[[ Entries shown, beginning ]]

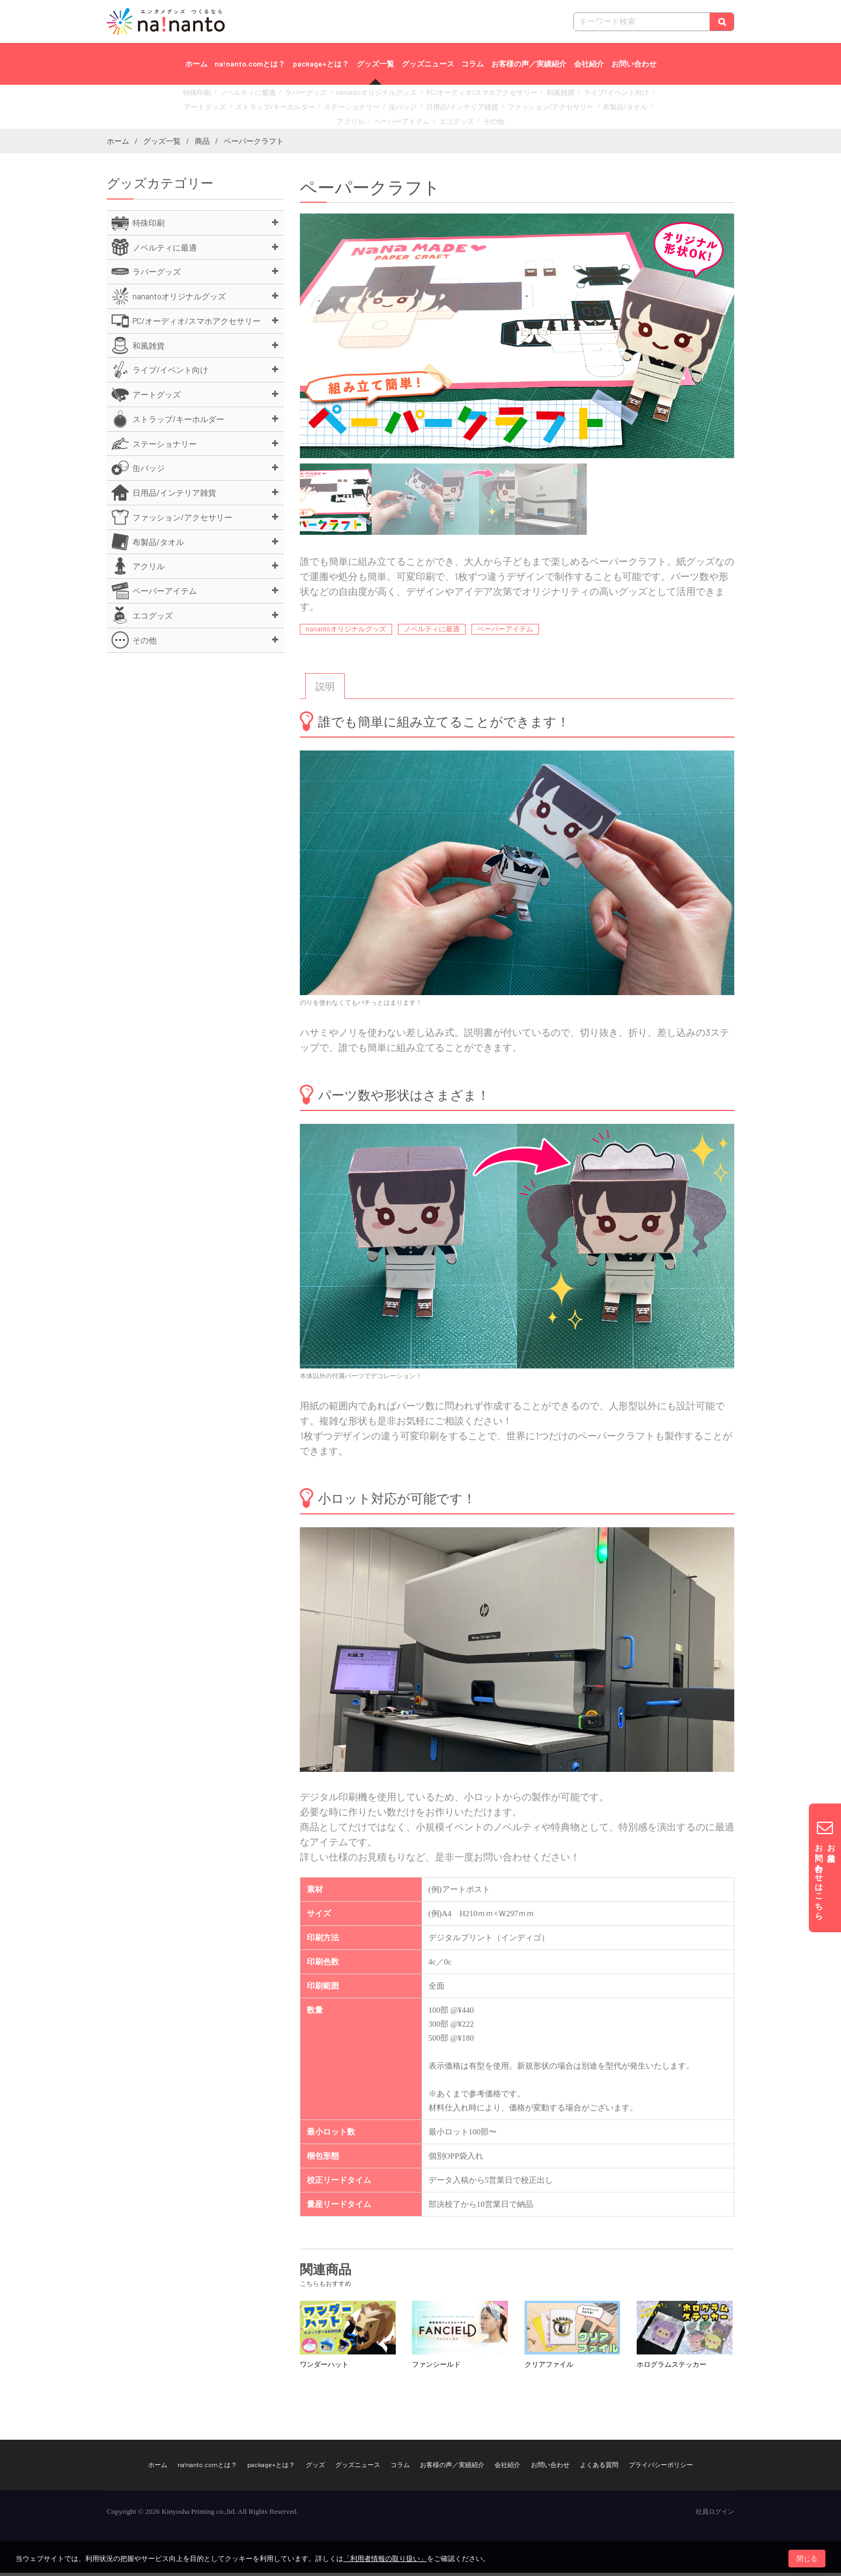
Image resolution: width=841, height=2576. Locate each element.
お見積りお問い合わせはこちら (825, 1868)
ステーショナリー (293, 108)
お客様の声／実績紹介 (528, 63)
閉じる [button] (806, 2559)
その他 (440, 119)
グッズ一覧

[[ Entries shown, end ]]

=== Problem to work on ===
Every record above must be copied exactly; none of the pictures belong in the copy.

=== Expected answer ===
Image resolution: width=841, height=2576. Locate each element.
お見積りお問い合わせはこちら (825, 1868)
ステーショナリー (293, 108)
お客様の声／実績紹介 (528, 63)
閉じる [button] (806, 2559)
その他 (440, 119)
グッズ一覧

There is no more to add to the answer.